Based on the identified results, it is found that commuters’ reaction to delay is dependent on the specific environmental and demographic characteristics. So, while some commuters react to the shortcoming of transport delay mildly, others react more severely. As discussed, for instance, the three terms interaction terms highlight the relationship between commuters in terms of age, gender, and education. The interaction terms have important implications for policy makers and especially for the future studies to take into account those terms. For instance, the three terms interaction terms highlighted that especially the negative feeling of delay is aggregated for higher-age commuters. Thus more efforts are needed to reach out to the group at higher risk to provide incentive and more information regarding the condition of the rail transport. Especially discount might be provided for that special group.
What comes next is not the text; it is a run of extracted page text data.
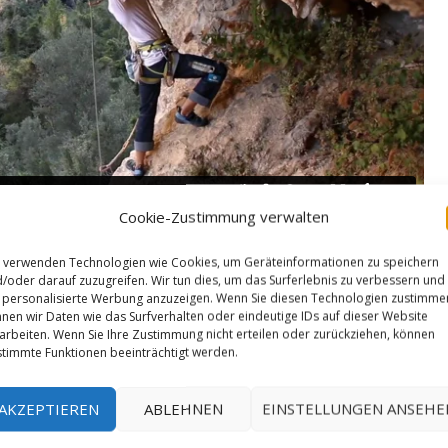
Cookie-Zustimmung verwalten
 verwenden Technologien wie Cookies, um Geräteinformationen zu speichern
/oder darauf zuzugreifen. Wir tun dies, um das Surferlebnis zu verbessern und
personalisierte Werbung anzuzeigen. Wenn Sie diesen Technologien zustimme
nen wir Daten wie das Surfverhalten oder eindeutige IDs auf dieser Website
ADIOHEAD VS NIRVANA VS NIN
arbeiten. Wenn Sie Ihre Zustimmung nicht erteilen oder zurückziehen, können
timmte Funktionen beeinträchtigt werden.
ic.com
AKZEPTIEREN
ABLEHNEN
EINSTELLUNGEN ANSEHE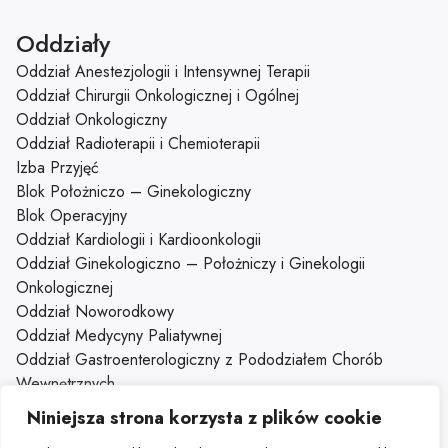
Oddziały
Oddział Anestezjologii i Intensywnej Terapii
Oddział Chirurgii Onkologicznej i Ogólnej
Oddział Onkologiczny
Oddział Radioterapii i Chemioterapii
Izba Przyjęć
Blok Położniczo – Ginekologiczny
Blok Operacyjny
Oddział Kardiologii i Kardioonkologii
Oddział Ginekologiczno – Położniczy i Ginekologii
Onkologicznej
Oddział Noworodkowy
Oddział Medycyny Paliatywnej
Oddział Gastroenterologiczny z Pododziałem Chorób
Wewnętrznych
Oddział Dzienny Kliniki Onkologii
Niniejsza strona korzysta z plików cookie
Klinika Onkologii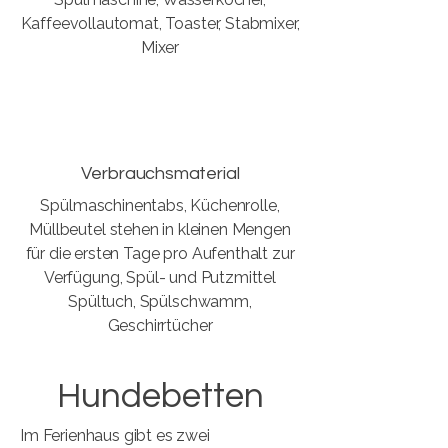
Kaffeevollautomat, Toaster, Stabmixer,
Mixer
Verbrauchsmaterial
Spülmaschinentabs, Küchenrolle,
Müllbeutel stehen in kleinen Mengen
für die ersten Tage pro Aufenthalt zur
Verfügung, Spül- und Putzmittel
Spültuch, Spülschwamm,
Geschirrtücher
Hundebetten
Im Ferienhaus gibt es zwei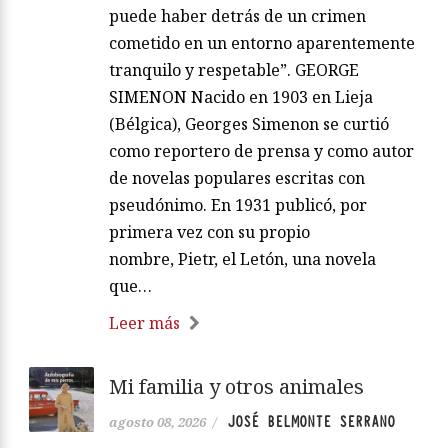
puede haber detrás de un crimen
cometido en un entorno aparentemente
tranquilo y respetable”. GEORGE
SIMENON Nacido en 1903 en Lieja
(Bélgica), Georges Simenon se curtió
como reportero de prensa y como autor
de novelas populares escritas con
pseudónimo. En 1931 publicó, por
primera vez con su propio
nombre, Pietr, el Letón, una novela
que…
Leer más
Mi familia y otros animales
JOSÉ BELMONTE SERRANO
agosto 08, 2026
/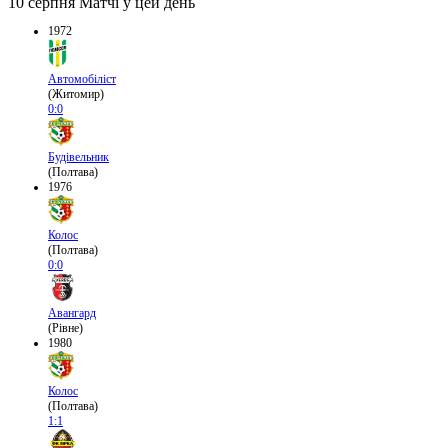
10 серпня
Матчі у цей день
1972
Автомобіліст
(Житомир)
0:0
Будівельник
(Полтава)
1976
Колос
(Полтава)
0:0
Авангард
(Рівне)
1980
Колос
(Полтава)
1:1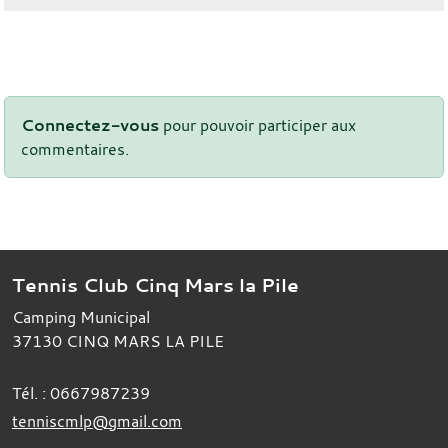
Connectez-vous
pour pouvoir participer aux
commentaires.
Tennis Club Cinq Mars la Pile
Camping Municipal
37130
CINQ MARS LA PILE
Tél. :
0667987239
tenniscmlp@gmail.com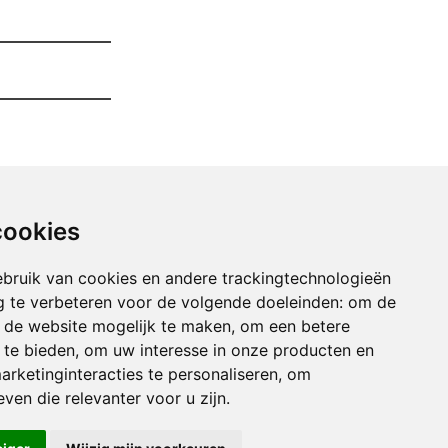
cookies
bruik van cookies en andere trackingtechnologieën
 te verbeteren voor de volgende doeleinden:
om de
an de website mogelijk te maken
,
om een betere
 te bieden
,
om uw interesse in onze producten en
arketinginteracties te personaliseren
,
om
imen Van Uw Garage bekkevoort
ven die relevanter voor u zijn
.
uimen Van Uw Garage bertem
imen Van Uw Garage bierbeek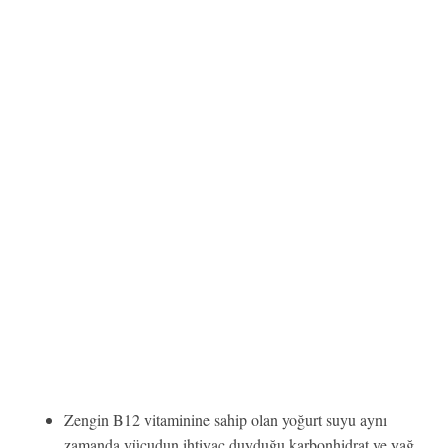
Zengin B12 vitaminine sahip olan yoğurt suyu aynı
zamanda vücudun ihtiyaç duyduğu karbonhidrat ve yağ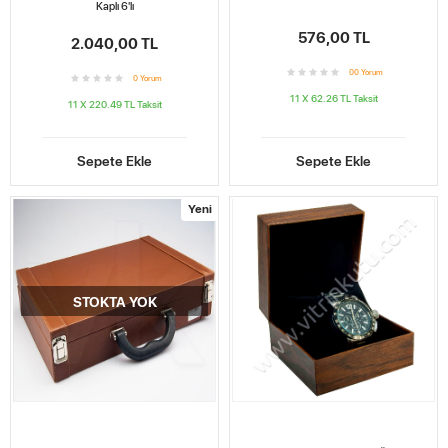
Kaplı 6'lı
576,00 TL
2.040,00 TL
0
0
Yorum
0
Yorum
11 X 62.26 TL
Taksit
11 X 220.49 TL
Taksit
Sepete Ekle
Sepete Ekle
Yeni
STOKTA YOK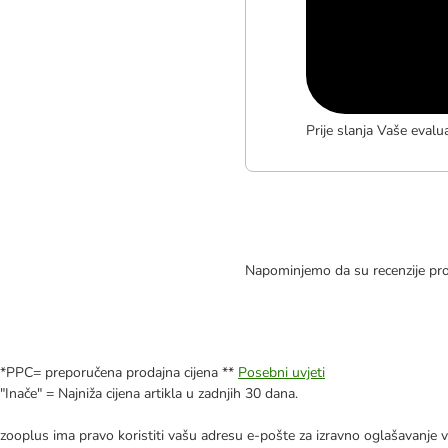
Prije slanja Vaše evalu
Napominjemo da su recenzije pro
*PPC= preporučena prodajna cijena **
Posebni uvjeti
"Inače" = Najniža cijena artikla u zadnjih 30 dana.
zooplus ima pravo koristiti vašu adresu e-pošte za izravno oglašavanje vl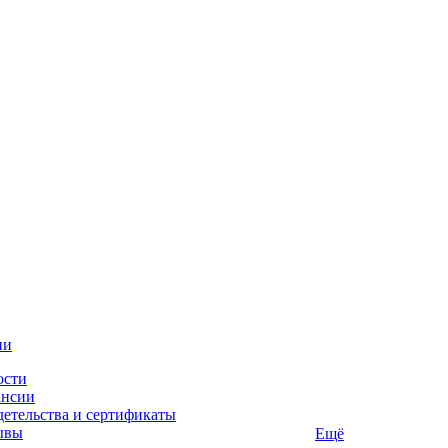
ии
ости
ансии
етельства и сертификаты
ывы
Ещё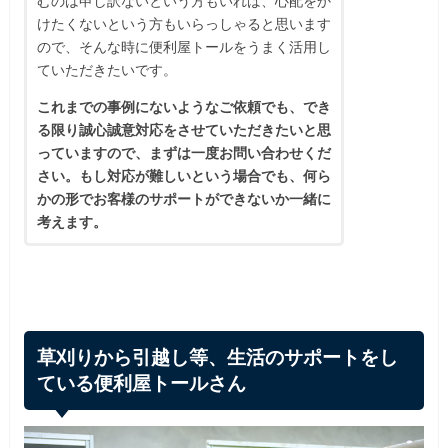
むのは申し訳ないという方もいれば、心配をか
けたくないという方もいらっしゃると思います
ので、そんな時に便利屋トールをうまく活用し
ていただきたいです。
これまでの事例にないようなご依頼でも、でき
る限り誠心誠意対応をさせていただきたいと思
っていますので、まずは一度お問い合わせくだ
さい。もし対応が難しいという場合でも、何ら
かの形でお客様のサポートができないか一緒に
考えます。
草刈りから引越し
等、生活のサポートをし
ている便利屋トールさん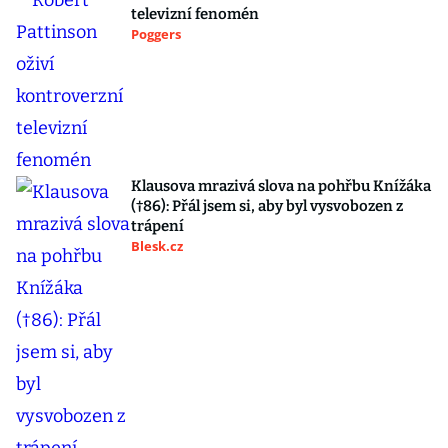
televizní fenomén
Poggers
Klausova mrazivá slova na pohřbu Knížáka
(†86): Přál jsem si, aby byl vysvobozen z
trápení
Blesk.cz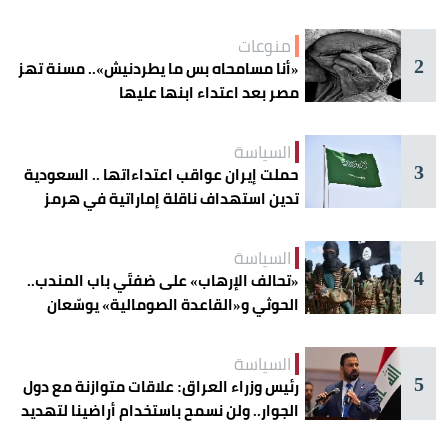
منوعات
2
«أنا مسامحاه بس ما يطردنيش».. مسنة تهز
مصر بعد اعتداء ابنها عليها
السياسة
3
حملت إيران عواقب اعتداءاتها .. السعودية
تدين استهداف ناقلة إماراتية في هرمز
السياسة
4
«تحالف الإرهاب» على ضفتَي باب المندب..
الحوثي و«القاعدة الصومالية» يوسّعان
دائرة الخطر
السياسة
5
رئيس وزراء العراق: علاقات متوازنة مع دول
الجوار.. ولن نسمح باستخدام أراضينا لتهديد
أمنها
It should be noted that based on the mindsponge theory, the minds’ multi-filtering processes would help individuals overcome the challenge of the information flood by considering only appropriate values and worthy opportunities (Vuong et al., 2014; Vuong and Napier, 2015). So, due to lack of trust between commuters and policy makers, it is likely even by providing the real-time information regarding the arrival of the train, the commuters would filter out the provided information due to mistrust. So, the policy makers should take a realistic and trustworthy step by giving the commuters the trust they need so they can digest and trust the information to adjust their expectation for sustaining less stress, and consequently having a higher satisfaction with the transport.

Finally, the mindset expectation itself would be derived from the individuals’ expectations about themselves and others (Goldstein and Brooks, 2007). So, recommendation could also be given to the commuters who frequently experience delay so their expectations could be adjusted. It could be recommended that the commuters should be reminded that mostly they are not in control of certain factors and environment. Accepting that fact would relieve the tremendous psychological and physical impacts of the delay that the commuters would experience. Although that might not seem an optimal scenario, but if there would be no immediate solution to the problem that seems one of the viable solutions.